Abstract: Bidirected graphs are a common generalisation of directed graphs where arcs can also be incoming to both their incident nodes, or outgoing from both their incident nodes. Such arcs allow a walk to change direction. Some algorithms can easily be adapted from directed graphs to bidirected graphs, such as shortest path algorithms. These adaptions are already used in practice, and implicitly use the graph doubling technique to apply an algorithm for directed graphs to bidirected graphs. In other cases, the applicability of graph doubling is not that obvious. For example, superbubbles and their generalisation to bidirected graphs ultrabubbles. Ultrabubbles are a common structure in bidirected biological graphs which carries biological meaning, but also functions as a nested clustering method, since an ultrabubble is separated by only two nodes from the rest of the graph.
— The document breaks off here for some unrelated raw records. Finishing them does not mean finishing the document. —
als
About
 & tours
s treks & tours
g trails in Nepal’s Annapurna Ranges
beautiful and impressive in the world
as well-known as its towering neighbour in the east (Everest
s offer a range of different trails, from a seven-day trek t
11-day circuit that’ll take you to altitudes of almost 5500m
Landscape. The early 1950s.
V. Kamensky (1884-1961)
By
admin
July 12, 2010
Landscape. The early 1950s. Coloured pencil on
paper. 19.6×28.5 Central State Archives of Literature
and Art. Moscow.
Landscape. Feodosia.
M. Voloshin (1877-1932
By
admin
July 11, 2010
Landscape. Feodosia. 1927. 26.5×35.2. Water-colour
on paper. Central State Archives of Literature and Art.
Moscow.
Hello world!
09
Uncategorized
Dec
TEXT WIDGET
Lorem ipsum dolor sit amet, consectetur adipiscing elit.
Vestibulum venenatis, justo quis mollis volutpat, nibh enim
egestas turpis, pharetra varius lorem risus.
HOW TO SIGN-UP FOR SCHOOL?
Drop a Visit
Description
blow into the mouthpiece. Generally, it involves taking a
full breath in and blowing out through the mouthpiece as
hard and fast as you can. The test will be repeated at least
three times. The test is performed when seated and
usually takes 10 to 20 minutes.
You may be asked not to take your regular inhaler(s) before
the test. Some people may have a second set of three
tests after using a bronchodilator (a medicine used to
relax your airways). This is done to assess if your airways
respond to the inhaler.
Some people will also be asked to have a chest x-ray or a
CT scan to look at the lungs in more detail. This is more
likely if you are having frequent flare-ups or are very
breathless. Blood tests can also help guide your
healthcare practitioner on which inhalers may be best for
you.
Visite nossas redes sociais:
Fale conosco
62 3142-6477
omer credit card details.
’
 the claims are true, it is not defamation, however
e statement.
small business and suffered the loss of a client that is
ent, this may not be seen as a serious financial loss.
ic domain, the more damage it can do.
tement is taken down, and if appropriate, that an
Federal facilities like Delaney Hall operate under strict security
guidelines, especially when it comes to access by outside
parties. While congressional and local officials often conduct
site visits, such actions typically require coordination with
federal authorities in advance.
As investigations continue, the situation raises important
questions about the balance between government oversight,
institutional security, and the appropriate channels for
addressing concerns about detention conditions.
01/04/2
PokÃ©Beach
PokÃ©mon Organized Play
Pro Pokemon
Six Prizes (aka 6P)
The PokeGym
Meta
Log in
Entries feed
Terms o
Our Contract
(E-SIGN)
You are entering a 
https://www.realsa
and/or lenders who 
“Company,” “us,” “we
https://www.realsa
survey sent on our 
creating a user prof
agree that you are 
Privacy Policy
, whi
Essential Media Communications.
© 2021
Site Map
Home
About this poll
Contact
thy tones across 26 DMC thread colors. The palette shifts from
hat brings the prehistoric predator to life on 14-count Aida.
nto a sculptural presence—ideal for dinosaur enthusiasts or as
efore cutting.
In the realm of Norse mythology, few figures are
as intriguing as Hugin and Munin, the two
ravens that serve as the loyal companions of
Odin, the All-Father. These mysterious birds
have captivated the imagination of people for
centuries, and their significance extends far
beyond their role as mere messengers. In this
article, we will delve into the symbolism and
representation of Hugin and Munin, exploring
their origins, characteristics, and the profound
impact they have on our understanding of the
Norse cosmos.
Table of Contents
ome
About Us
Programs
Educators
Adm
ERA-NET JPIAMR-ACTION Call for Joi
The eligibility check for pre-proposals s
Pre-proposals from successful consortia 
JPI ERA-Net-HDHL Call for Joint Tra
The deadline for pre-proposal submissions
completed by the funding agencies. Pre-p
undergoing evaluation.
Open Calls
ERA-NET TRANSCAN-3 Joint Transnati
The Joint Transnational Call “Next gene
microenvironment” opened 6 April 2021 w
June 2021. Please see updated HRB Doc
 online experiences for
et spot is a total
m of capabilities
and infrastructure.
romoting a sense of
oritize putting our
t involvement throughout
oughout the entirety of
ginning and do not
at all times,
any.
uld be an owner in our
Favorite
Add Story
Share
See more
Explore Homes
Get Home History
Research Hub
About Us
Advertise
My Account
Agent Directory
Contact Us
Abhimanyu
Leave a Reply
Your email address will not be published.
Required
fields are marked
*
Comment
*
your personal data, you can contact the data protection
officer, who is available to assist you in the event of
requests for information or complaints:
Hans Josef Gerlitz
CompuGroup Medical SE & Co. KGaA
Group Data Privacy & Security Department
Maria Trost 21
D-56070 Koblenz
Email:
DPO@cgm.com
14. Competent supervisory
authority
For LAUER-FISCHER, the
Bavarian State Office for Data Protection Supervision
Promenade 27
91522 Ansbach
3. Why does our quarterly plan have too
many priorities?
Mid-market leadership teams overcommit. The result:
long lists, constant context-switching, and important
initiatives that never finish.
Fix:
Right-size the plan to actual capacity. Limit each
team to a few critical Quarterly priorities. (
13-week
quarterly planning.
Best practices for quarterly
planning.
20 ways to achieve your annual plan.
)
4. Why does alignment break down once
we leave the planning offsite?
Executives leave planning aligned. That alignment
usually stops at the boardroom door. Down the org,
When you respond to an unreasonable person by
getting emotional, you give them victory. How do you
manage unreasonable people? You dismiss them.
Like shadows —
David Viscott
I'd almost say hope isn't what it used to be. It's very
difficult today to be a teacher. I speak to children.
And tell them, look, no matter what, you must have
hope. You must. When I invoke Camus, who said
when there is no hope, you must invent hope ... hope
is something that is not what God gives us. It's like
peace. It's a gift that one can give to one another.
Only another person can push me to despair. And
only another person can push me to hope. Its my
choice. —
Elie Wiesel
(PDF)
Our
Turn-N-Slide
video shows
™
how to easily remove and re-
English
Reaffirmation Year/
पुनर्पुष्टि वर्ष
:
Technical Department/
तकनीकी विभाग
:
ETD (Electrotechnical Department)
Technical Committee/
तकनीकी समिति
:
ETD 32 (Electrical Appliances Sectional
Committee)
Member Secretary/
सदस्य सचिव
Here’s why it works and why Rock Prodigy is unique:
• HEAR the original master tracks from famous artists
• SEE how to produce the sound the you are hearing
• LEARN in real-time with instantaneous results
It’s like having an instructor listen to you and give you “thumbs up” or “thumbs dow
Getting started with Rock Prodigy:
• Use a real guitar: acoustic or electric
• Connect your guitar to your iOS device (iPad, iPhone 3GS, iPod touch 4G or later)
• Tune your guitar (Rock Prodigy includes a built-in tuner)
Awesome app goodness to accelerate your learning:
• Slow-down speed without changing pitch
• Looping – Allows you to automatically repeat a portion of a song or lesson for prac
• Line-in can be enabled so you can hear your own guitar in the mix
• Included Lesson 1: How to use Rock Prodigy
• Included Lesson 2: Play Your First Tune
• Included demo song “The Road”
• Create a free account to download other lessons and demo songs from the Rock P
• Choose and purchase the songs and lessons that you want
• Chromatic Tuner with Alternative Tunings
There is an existing method that enumerates a structure similar to ultrabubbles by enumerating (weak) superbubbles in the doubled graph. However, the literature does not make any direct connection between superbubbles and ultrabubbles except that a superbubble is an ultrabubble in a directed graph. Only a partial result connecting superbubbles and ultrabubbles exists by Harviainen et al. (2026). Graph doubling on the other hand maintains connectivity, and allows to draw a direct connection between ultrabubbles and weak superbubbles. This results in the first linear-time reduction-based algorithm for computing ultrabubbles on any bidirected graph. Together with the fact that graph doubling is already used implicitly in simple cases, our result motivates that graph doubling is a powerful yet simple technique to apply algorithms for directed graphs to bidirected graphs.